Politically speaking, we live by caricature. Particularly in the age of satellite TV news and Internet fulmination, the temptation is to melodrama. So I wasn’t terribly surprised to read a recent article in the online magazine Salon arguing that “even though it’s a truism of American public discourse that the Civil War never ended, it’s also literally true.”

Never mind that author Andrew O’Hehir appears to be one of those overheated writers who use the adverb “literally” as an all-purpose intensifier meaning “figuratively.” Salon supposedly has editors. Elsewhere, O’Hehir concedes that the imagined conflict won’t “involve pitched battles in the meadows of Pennsylvania, or hundreds of thousands of dead.”

So it won’t be a war at all then. As a Yankee long resident in the South, maybe I should be grateful for that. O’Hehir also acknowledges that while today’s “fights over abortion and gays and God and guns have a profound moral dimension,” they “don’t quite have the world-historical weight of the slavery question.”

Um, not quite, no.

But then as O’Hehir also categorizes Michigan as a “border state” for the sin of having a Republican governor, it’s hard to know what Democrats there should do.
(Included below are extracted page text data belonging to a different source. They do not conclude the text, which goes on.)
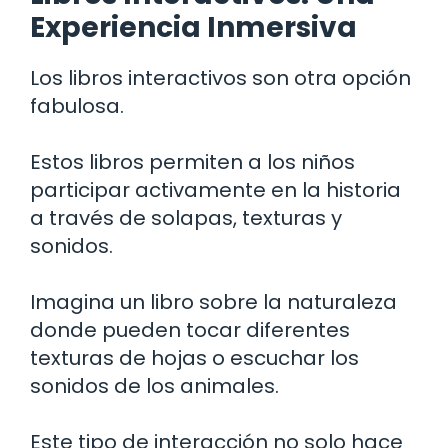
Experiencia Inmersiva
Los libros interactivos son otra opción
fabulosa.
Estos libros permiten a los niños
participar activamente en la historia
a través de solapas, texturas y
sonidos.
Imagina un libro sobre la naturaleza
donde pueden tocar diferentes
texturas de hojas o escuchar los
sonidos de los animales.
Este tipo de interacción no solo hace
I suppose fleeing across the border into Ontario would be an option.

Is it possible to publish anything more half-baked and foolish? Oh, absolutely. Here in Arkansas, we had more than our share of cartoon-think before the 2012 election. Three would-be Republican state legislators wrote manifestoes in favor of the old Confederacy.

One Rep. Jon Hubbard of Jonesboro delivered himself of a self-published book arguing that “the institution of slavery that the black race has long believed to be an abomination upon its people may actually have been a blessing in disguise.”

Fellow GOP candidate Charles Fuqua of Batesville—like Jonesboro, a college town—self-produced an e-book entitled God’s Law: The Only Political Solution. In it, he not only called for expelling all Muslims from the United States, but returning to the Biblical practice of stoning disobedient children to death.

Not many stonings, Fuqua thought, would be necessary to restore sexual morality and good table manners among American youth.

Then there was Rep. Loy Mauch of Bismarck. An ardent secessionist, Mauch had written a series of letters to the Arkansas Democrat-Gazette arguing that since Jesus never condemned slavery, it had Biblical sanction.

Mauch also condemned Abraham Lincoln as a “fake neurotic Northern war criminal,” frequently likened him to Hitler, and deemed the rebel flag “a symbol of Christian liberty vs. the new world order.”